Logo Questions Linux Laravel Mysql Ubuntu Git Menu
 

Creating a new scala class that relies on GraphFrames without serialization issues

I am trying to write a scala class that builds on Spark's GraphFrames. The GraphFrame class is defined here. The GraphFrames class extends serializable. I would like to write a class that extends GraphFrames and computes some additional graph properties. To simplify for this example, I have created a class that doesn't contain any functions. All it does is just extend GraphFrames:

import org.apache.spark.sql.DataFrame
import org.graphframes._

class NewGraphFrame(@transient private val _vertices: DataFrame,
                    @transient private val _edges: DataFrame) extends GraphFrame {

}

val vertices = Seq(
  (1, "John"),
  (2, "Jane"),
  (3, "Karen")
).toDF("id", "name")

val edges = Seq(
  (1, 3),
  (2, 3),
  (2, 1)
).toDF("src", "dst")

val g = new NewGraphFrame(vertices, edges)

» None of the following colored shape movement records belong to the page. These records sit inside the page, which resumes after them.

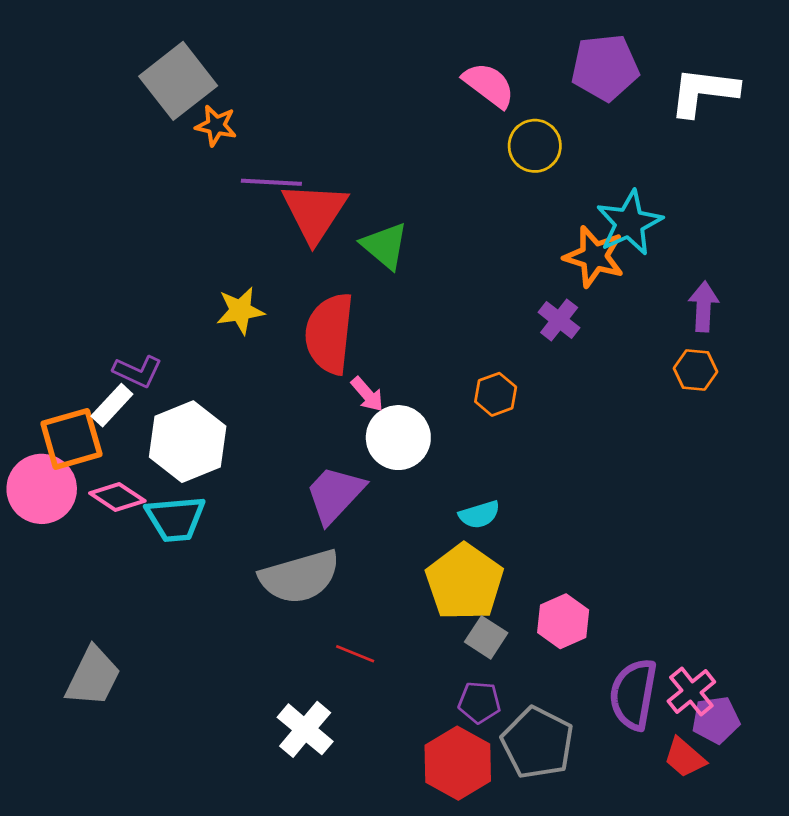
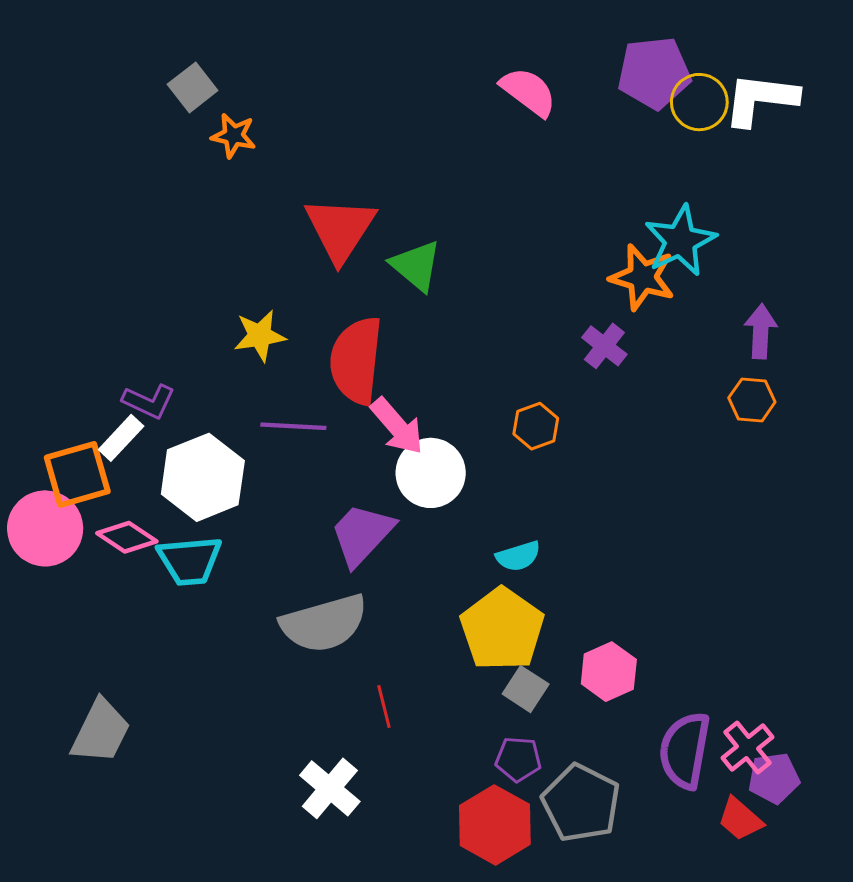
gray square: (178, 81) -> (193, 87), size x0.6
yellow circle: (535, 146) -> (699, 102), moved
purple line: (271, 182) -> (293, 426), moved
pink arrow: (367, 394) -> (397, 426), size x1.5
red line: (355, 654) -> (384, 707), turned 54

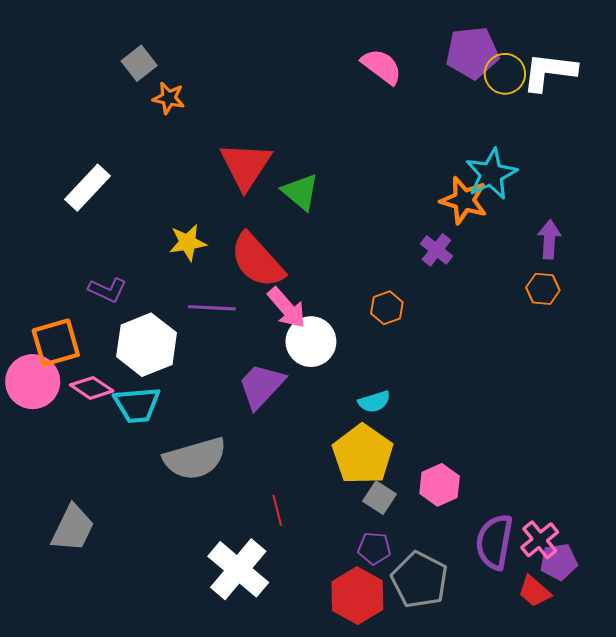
red semicircle: (356, 361) -> (257, 260), turned -48
white rectangle: (121, 438) -> (87, 188), moved, size x1.4
gray semicircle: (324, 623) -> (195, 459), moved
white cross: (330, 788) -> (238, 569), size x1.4

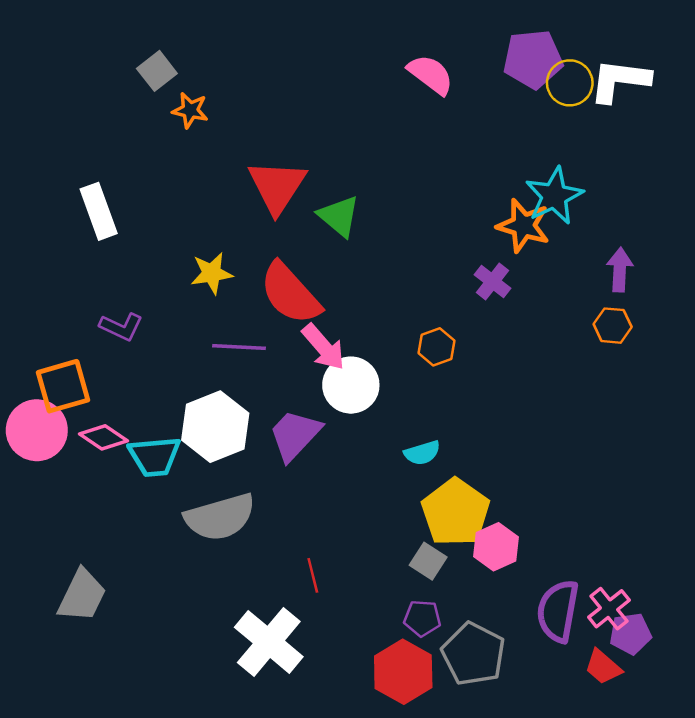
white rectangle: (87, 188) -> (99, 211), turned -63
white hexagon: (147, 345) -> (215, 427), moved
yellow pentagon: (363, 454) -> (456, 512), moved

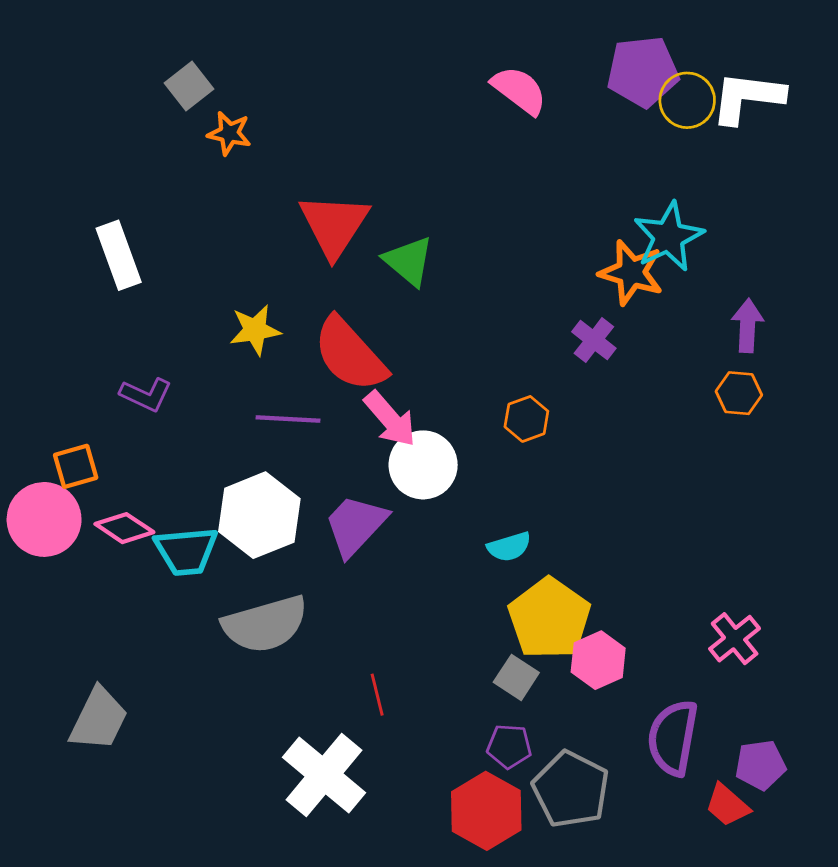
orange square: (63, 386) -> (76, 466), size x0.7
pink cross: (609, 609) -> (735, 639), moved

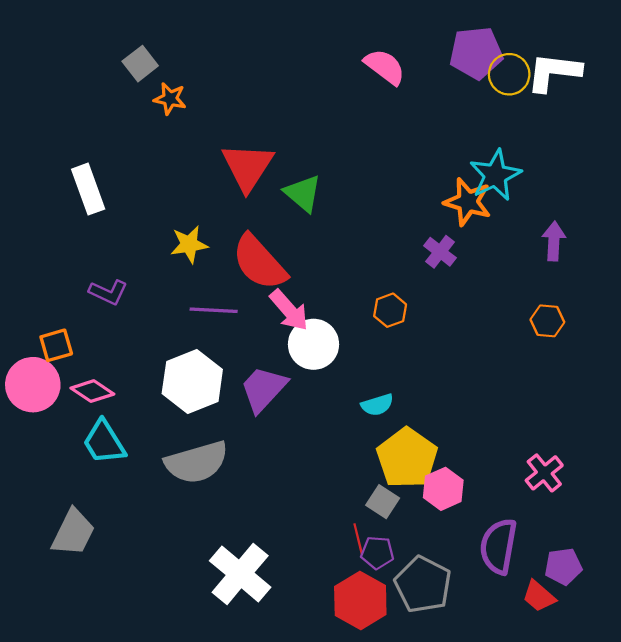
orange hexagon: (739, 393) -> (547, 321), moved
cyan trapezoid: (186, 551) -> (104, 442), moved, turned 63
red line: (377, 695) -> (358, 539), moved

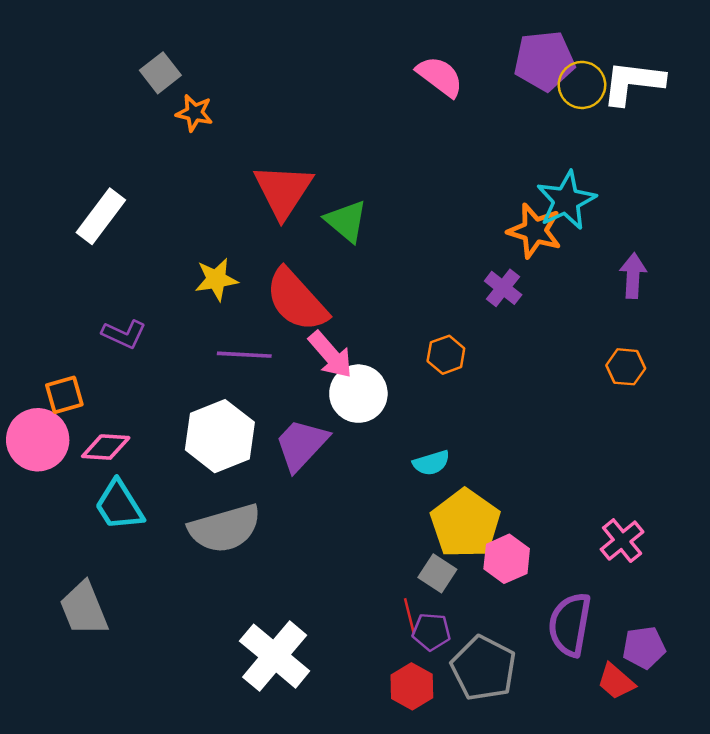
white rectangle: (88, 189) -> (101, 216), turned 57
pink diamond: (92, 391) -> (106, 447), turned -30
gray trapezoid: (73, 532) -> (84, 609), turned 132
red hexagon: (360, 600) -> (412, 686), size x0.7

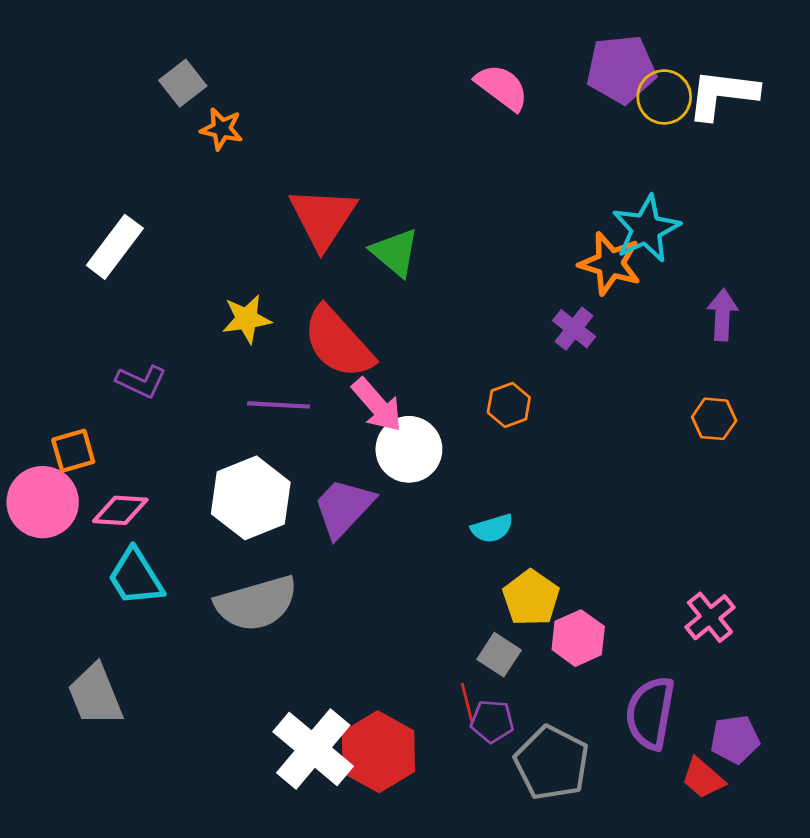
yellow pentagon: (465, 524) -> (531, 598), size x0.7
red hexagon: (412, 686) -> (378, 752), moved, size x1.5

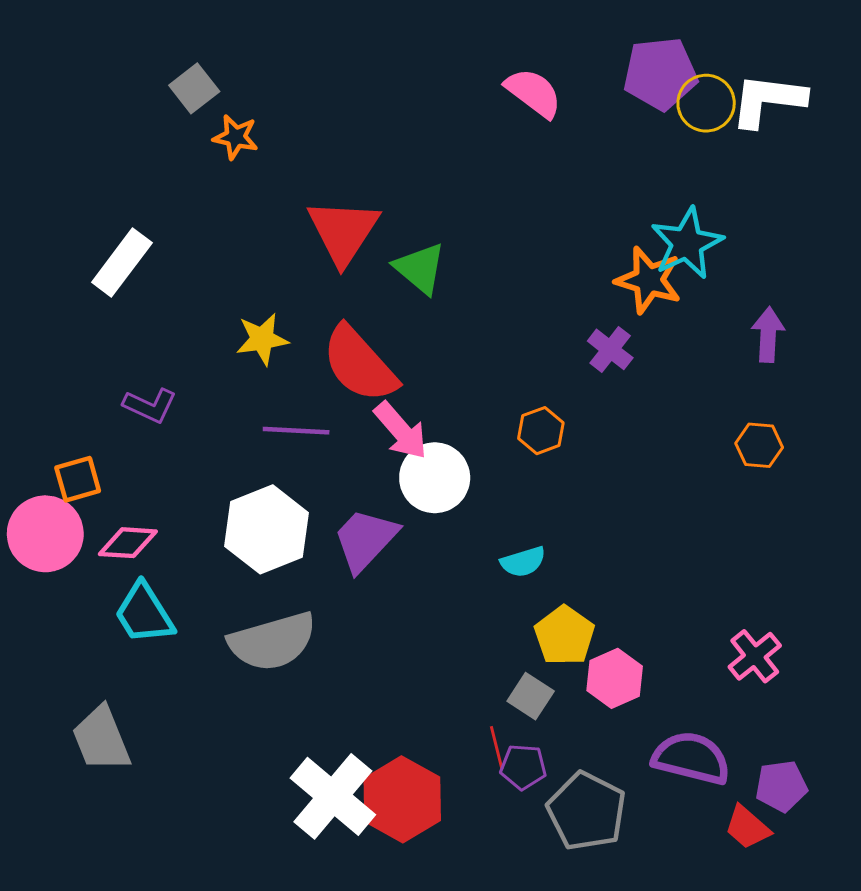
purple semicircle: (650, 713) -> (691, 758), turned 94

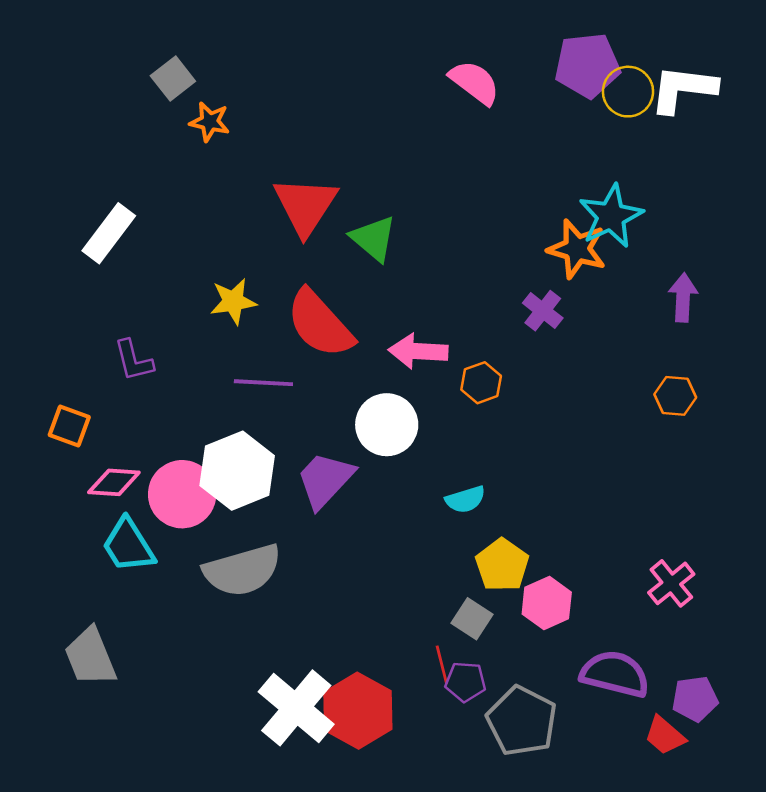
purple L-shape: (150, 405) -> (134, 360), turned 51
pink arrow: (401, 431) -> (418, 351), moved, turned 134
orange square: (78, 479) -> (69, 426), turned 36
pink circle: (45, 534) -> (182, 494), moved

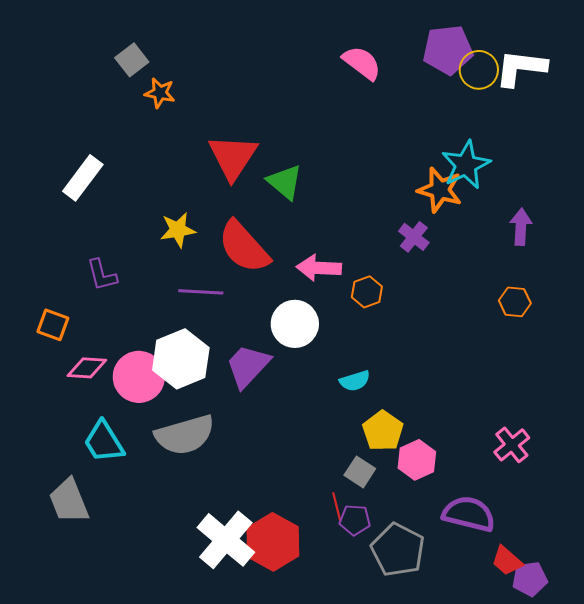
cyan trapezoid: (128, 545) -> (104, 442), moved
purple pentagon: (695, 699) -> (530, 579), moved

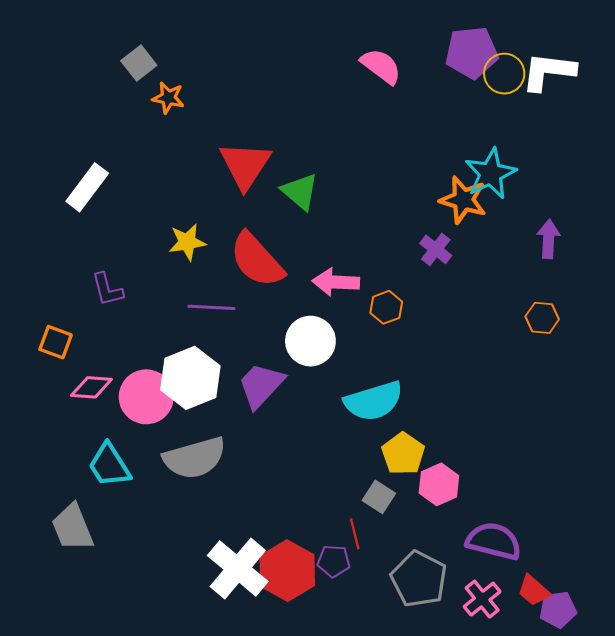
cyan semicircle: (355, 381) -> (374, 401), size x1.8
pink cross: (512, 445) -> (482, 599), moved
purple pentagon: (355, 520) -> (334, 561), moved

When I run this code in the REPL, I get the following error:

java.lang.Exception: You cannot use GraphFrame objects within a Spark closure
  at org.graphframes.GraphFrame.vertices(GraphFrame.scala:125)
  at org.graphframes.GraphFrame.toString(GraphFrame.scala:55)
  at scala.runtime.ScalaRunTime$.scala$runtime$ScalaRunTime$$inner$1(ScalaRunTime.scala:332)
  at scala.runtime.ScalaRunTime$.stringOf(ScalaRunTime.scala:337)
  at scala.runtime.ScalaRunTime$.replStringOf(ScalaRunTime.scala:345)
  at .$print$lzycompute(<console>:10)
  at .$print(<console>:6)
  at $print(<console>)
  at sun.reflect.NativeMethodAccessorImpl.invoke0(Native Method)
  at sun.reflect.NativeMethodAccessorImpl.invoke(NativeMethodAccessorImpl.java:62)
  at sun.reflect.DelegatingMethodAccessorImpl.invoke(DelegatingMethodAccessorImpl.java:43)
  at java.lang.reflect.Method.invoke(Method.java:498)
  at scala.tools.nsc.interpreter.IMain$ReadEvalPrint.call(IMain.scala:786)
  at scala.tools.nsc.interpreter.IMain$Request.loadAndRun(IMain.scala:1047)
  at scala.tools.nsc.interpreter.IMain$WrappedRequest$$anonfun$loadAndRunReq$1.apply(IMain.scala:638)
  at scala.tools.nsc.interpreter.IMain$WrappedRequest$$anonfun$loadAndRunReq$1.apply(IMain.scala:637)
  at scala.reflect.internal.util.ScalaClassLoader$class.asContext(ScalaClassLoader.scala:31)
  at scala.reflect.internal.util.AbstractFileClassLoader.asContext(AbstractFileClassLoader.scala:19)
  at scala.tools.nsc.interpreter.IMain$WrappedRequest.loadAndRunReq(IMain.scala:637)
  at scala.tools.nsc.interpreter.IMain.interpret(IMain.scala:569)
  at scala.tools.nsc.interpreter.IMain.interpret(IMain.scala:565)
  at scala.tools.nsc.interpreter.ILoop.interpretStartingWith(ILoop.scala:807)
  at scala.tools.nsc.interpreter.ILoop.command(ILoop.scala:681)
  at scala.tools.nsc.interpreter.ILoop.processLine(ILoop.scala:395)
  at scala.tools.nsc.interpreter.ILoop.loop(ILoop.scala:415)
  at scala.tools.nsc.interpreter.ILoop$$anonfun$process$1.apply$mcZ$sp(ILoop.scala:923)
  at scala.tools.nsc.interpreter.ILoop$$anonfun$process$1.apply(ILoop.scala:909)
  at scala.tools.nsc.interpreter.ILoop$$anonfun$process$1.apply(ILoop.scala:909)
  at scala.reflect.internal.util.ScalaClassLoader$.savingContextLoader(ScalaClassLoader.scala:97)
  at scala.tools.nsc.interpreter.ILoop.process(ILoop.scala:909)
  at org.apache.spark.repl.Main$.doMain(Main.scala:76)
  at org.apache.spark.repl.Main$.main(Main.scala:56)
  at org.apache.spark.repl.Main.main(Main.scala)
  at sun.reflect.NativeMethodAccessorImpl.invoke0(Native Method)
  at sun.reflect.NativeMethodAccessorImpl.invoke(NativeMethodAccessorImpl.java:62)
  at sun.reflect.DelegatingMethodAccessorImpl.invoke(DelegatingMethodAccessorImpl.java:43)
  at java.lang.reflect.Method.invoke(Method.java:498)
  at org.apache.spark.deploy.JavaMainApplication.start(SparkApplication.scala:52)
  at org.apache.spark.deploy.SparkSubmit$.org$apache$spark$deploy$SparkSubmit$$runMain(SparkSubmit.scala:894)
  at org.apache.spark.deploy.SparkSubmit$.doRunMain$1(SparkSubmit.scala:198)
  at org.apache.spark.deploy.SparkSubmit$.submit(SparkSubmit.scala:228)
  at org.apache.spark.deploy.SparkSubmit$.main(SparkSubmit.scala:137)
  at org.apache.spark.deploy.SparkSubmit.main(SparkSubmit.scala)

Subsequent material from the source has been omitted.